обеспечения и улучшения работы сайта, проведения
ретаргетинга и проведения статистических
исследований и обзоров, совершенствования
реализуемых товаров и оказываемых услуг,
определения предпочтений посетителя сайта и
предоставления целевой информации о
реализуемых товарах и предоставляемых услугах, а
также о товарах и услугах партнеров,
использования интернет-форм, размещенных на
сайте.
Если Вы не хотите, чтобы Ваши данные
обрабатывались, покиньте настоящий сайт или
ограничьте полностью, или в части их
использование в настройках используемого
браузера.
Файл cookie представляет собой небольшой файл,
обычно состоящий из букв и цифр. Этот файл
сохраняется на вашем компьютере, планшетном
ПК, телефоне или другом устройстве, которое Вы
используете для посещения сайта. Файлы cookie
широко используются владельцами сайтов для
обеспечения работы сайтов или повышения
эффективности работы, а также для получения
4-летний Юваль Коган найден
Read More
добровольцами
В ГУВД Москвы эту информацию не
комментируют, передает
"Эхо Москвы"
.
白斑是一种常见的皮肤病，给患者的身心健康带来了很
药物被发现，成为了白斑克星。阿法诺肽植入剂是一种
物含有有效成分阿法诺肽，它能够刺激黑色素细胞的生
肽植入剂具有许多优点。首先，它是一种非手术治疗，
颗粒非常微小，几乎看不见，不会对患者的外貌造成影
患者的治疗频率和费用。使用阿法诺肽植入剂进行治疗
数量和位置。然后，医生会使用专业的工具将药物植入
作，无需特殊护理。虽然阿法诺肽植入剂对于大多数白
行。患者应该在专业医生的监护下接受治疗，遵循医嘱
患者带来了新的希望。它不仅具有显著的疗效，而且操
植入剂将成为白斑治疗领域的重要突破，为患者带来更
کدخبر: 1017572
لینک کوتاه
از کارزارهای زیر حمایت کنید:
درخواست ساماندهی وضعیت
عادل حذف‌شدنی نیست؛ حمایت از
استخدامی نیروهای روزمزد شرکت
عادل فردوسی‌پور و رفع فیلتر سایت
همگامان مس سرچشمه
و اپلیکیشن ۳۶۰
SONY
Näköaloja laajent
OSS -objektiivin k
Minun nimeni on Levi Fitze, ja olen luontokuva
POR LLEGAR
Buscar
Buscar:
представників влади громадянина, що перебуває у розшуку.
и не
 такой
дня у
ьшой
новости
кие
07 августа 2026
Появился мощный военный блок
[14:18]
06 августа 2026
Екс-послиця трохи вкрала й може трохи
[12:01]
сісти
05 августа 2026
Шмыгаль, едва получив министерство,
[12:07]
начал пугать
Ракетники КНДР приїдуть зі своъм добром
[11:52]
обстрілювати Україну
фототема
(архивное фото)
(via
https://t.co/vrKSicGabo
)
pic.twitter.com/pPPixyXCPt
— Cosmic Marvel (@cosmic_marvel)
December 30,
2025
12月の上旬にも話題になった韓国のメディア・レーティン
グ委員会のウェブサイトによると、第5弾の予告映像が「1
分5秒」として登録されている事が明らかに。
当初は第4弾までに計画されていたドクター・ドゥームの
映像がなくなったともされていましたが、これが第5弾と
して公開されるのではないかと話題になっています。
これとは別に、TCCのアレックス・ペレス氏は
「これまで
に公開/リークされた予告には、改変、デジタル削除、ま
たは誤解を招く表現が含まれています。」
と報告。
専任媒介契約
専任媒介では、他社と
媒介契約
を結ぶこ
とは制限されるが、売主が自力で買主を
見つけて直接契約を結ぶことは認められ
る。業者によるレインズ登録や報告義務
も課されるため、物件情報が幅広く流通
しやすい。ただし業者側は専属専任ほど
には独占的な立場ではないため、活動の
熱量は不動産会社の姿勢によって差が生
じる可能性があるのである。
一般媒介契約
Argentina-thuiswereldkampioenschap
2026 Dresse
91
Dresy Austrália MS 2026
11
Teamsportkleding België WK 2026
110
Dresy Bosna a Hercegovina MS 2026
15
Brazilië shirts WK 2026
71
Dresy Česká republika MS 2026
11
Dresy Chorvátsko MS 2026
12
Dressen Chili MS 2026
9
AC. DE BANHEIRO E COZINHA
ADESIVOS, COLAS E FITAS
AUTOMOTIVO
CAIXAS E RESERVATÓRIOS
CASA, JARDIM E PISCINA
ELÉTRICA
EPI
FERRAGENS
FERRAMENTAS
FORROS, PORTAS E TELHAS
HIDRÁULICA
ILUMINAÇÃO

■ TASK TO COMPLETE ■
Write out each line above that contains the word "сайта".

■ RESULT OF THIS EXERCISE ■
обеспечения и улучшения работы сайта, проведения
определения предпочтений посетителя сайта и
используете для посещения сайта. Файлы cookie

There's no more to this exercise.